5. In the original play, Paris dies. Yes indeed, he does. Mourning at Juliet’s tomb, he intercepts Romeo. Romeo, intent on killing himself next to Juliet’s body, is not going to be thwarted–he warns Paris that he is a desperate man, Paris won’t back down and let him go into the monument, Romeo draws his sword, they fight and Paris is quickly killed. this not only necessitates another dead body onstage to the end of the play, but it casts Romeo in such a negative light. I felt it was one improbable thing too many for a contemporary audience to swallow, so that moment is cut entirely. [This actually necessitated writing several lines of pentameter for Balthasar to bridge the gap! I wonder if anyone spotted them…]

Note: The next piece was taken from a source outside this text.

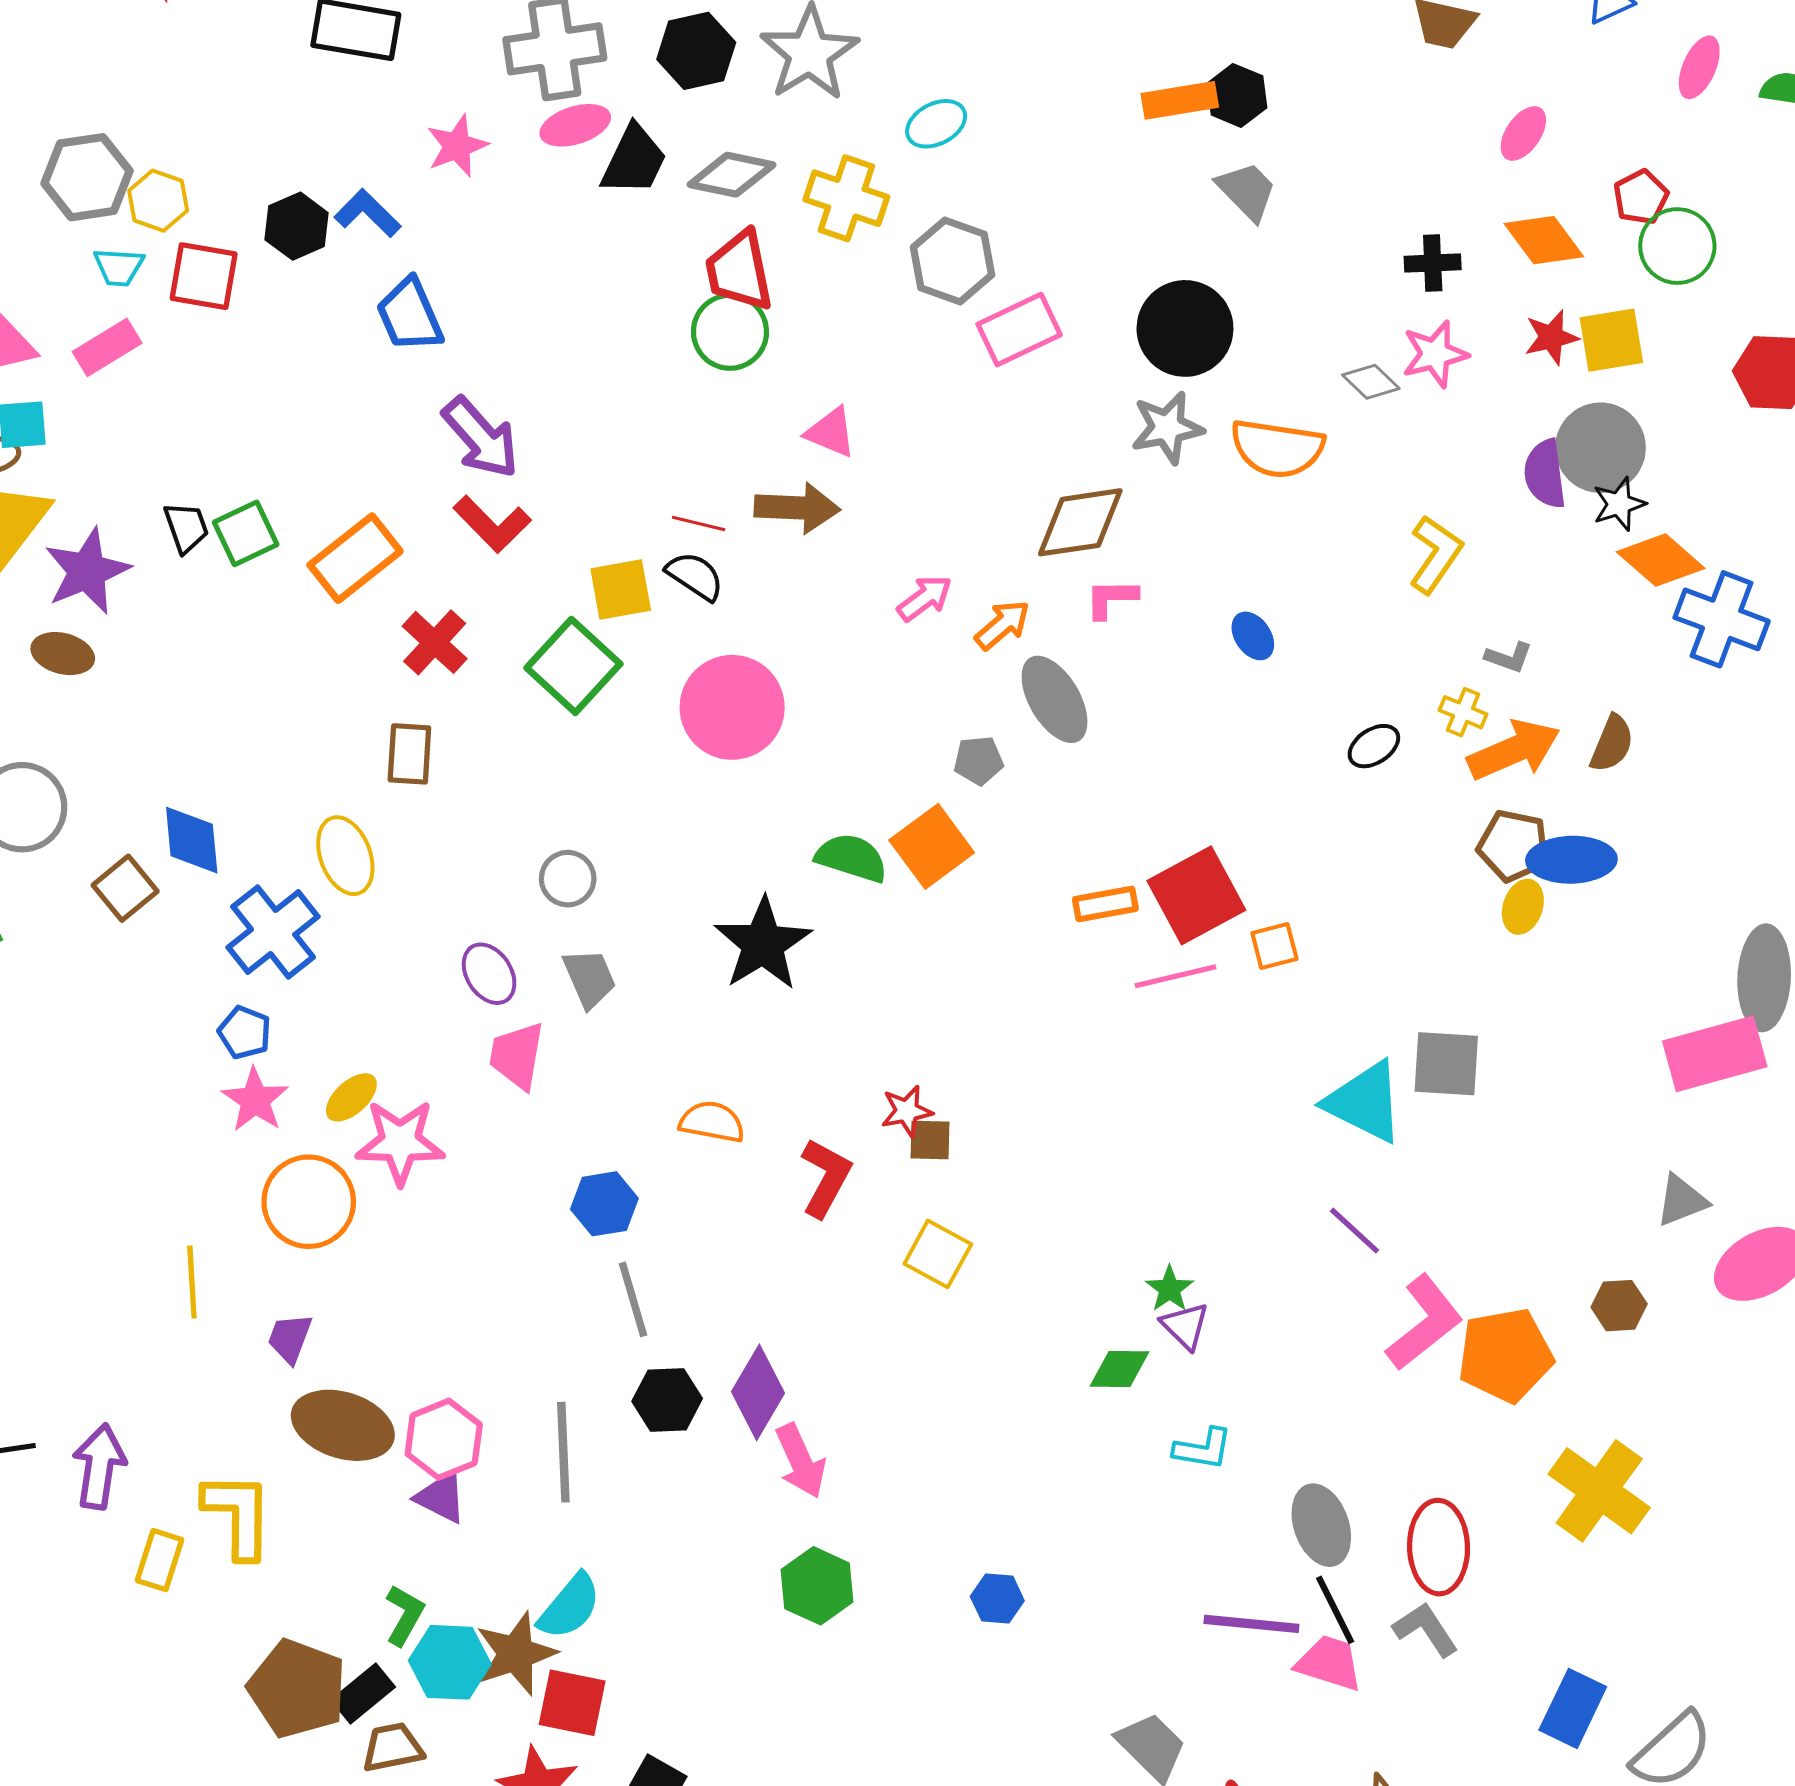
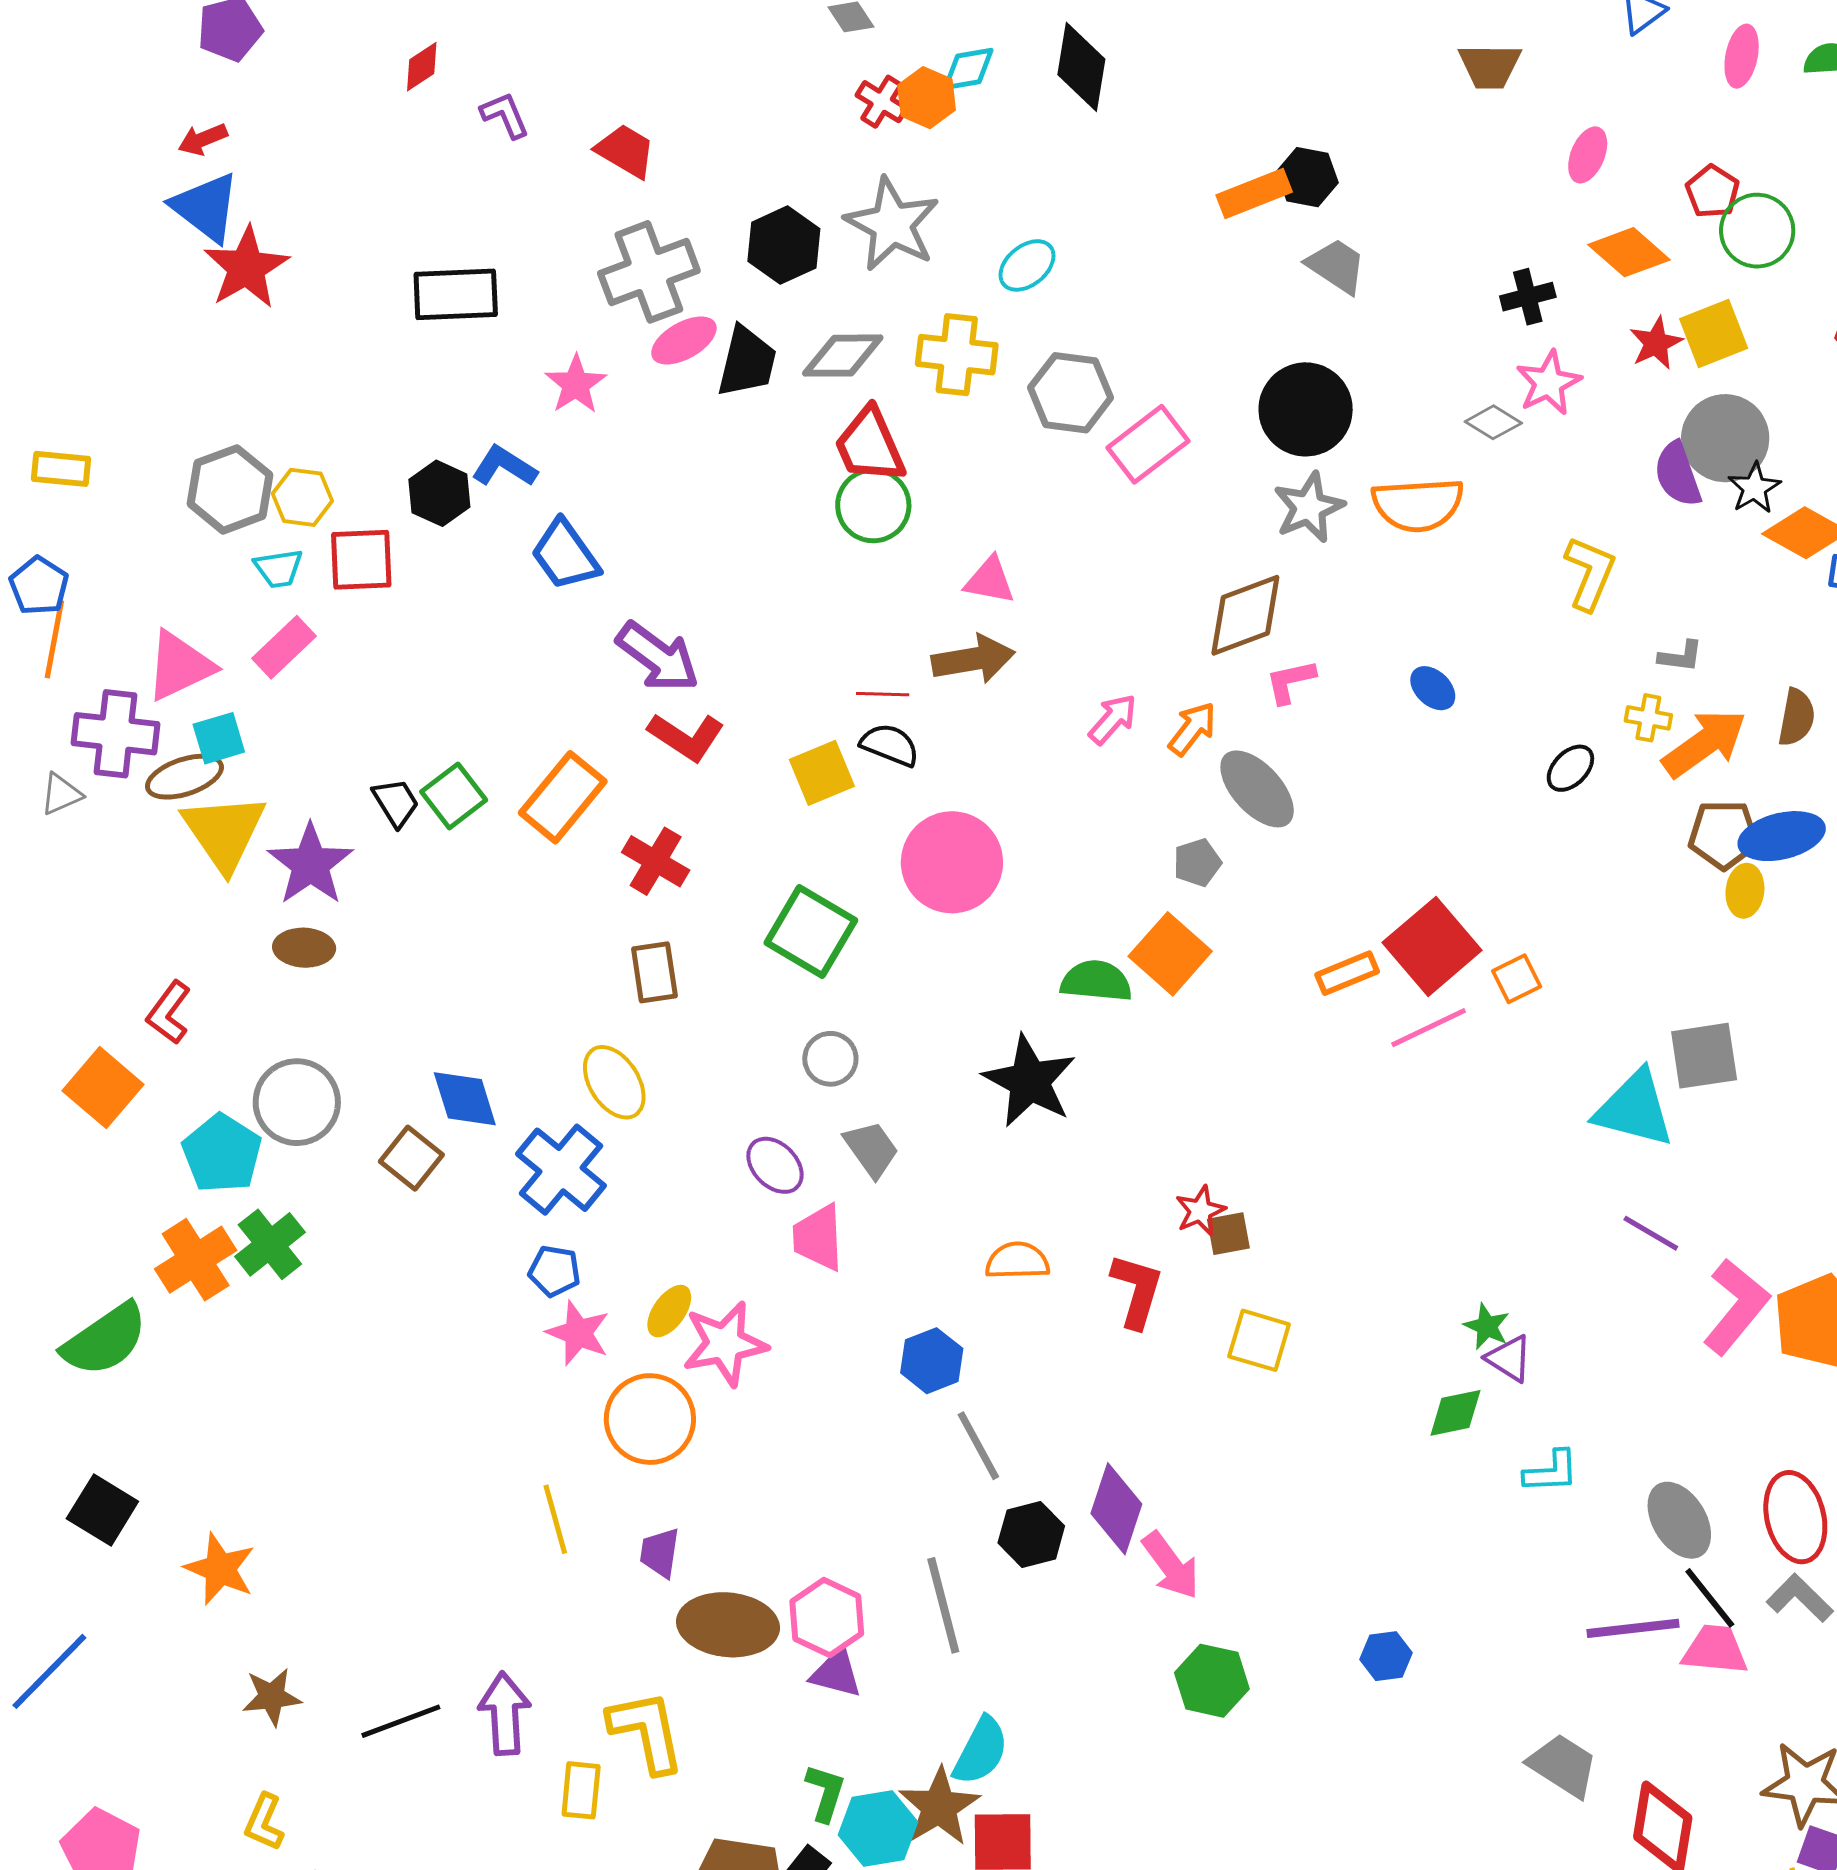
green square: (573, 666) -> (811, 932), moved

6. Lady Montague dies. I sometimes think Shakespeare had a quota to reach in order to achieve an acceptable tragedy. I can hear his fellow Kings’ Men saying, “Will, the body count is too low.” On the other hand, this particular death may be because the boy actor didn’t want to get back into drag for one lousy scene (or because he was also playing a member of the Watch). Lady Montague is supposed to die offstage of a broken heart because Romeo is exiled. The actress already has so little to do, I felt it was kinder–as well as more dramatically satisfying–to allow her to grieve at the end, and be part of the reconciliation which is portrayed wordlessly (see below).
7. The original ending includes speeches by both fathers about the statues they will raise to the memory of the dead young people. This has been cut in favor of a wordless epilogue in which reconciliation is begun between the sets of parents. The final section of the epilogue, when all the members of the two houses are intermingled around the dead couple, grew out of my settled desire not to have two corpses have to scramble to their feet in the dark and get offstage before a curtain call. By having the whole cast onstage at the end, we could do something much quicker and simpler (not to mention safer!).
Since we had created house “capes” for everyone for the Prologue pantomime, it seemed right and balanced to bring them back at the end. Having the houses come from opposite sides, as at the beginning, and circle around the bodies, but then begin to merge so that they ended up alternating colors in a ring, worked even better than I’d hoped–once we figured out exactly how to make it come out even every time. One of my favorite moments is when the whole company kneels around the bodies right on the last bar of the music.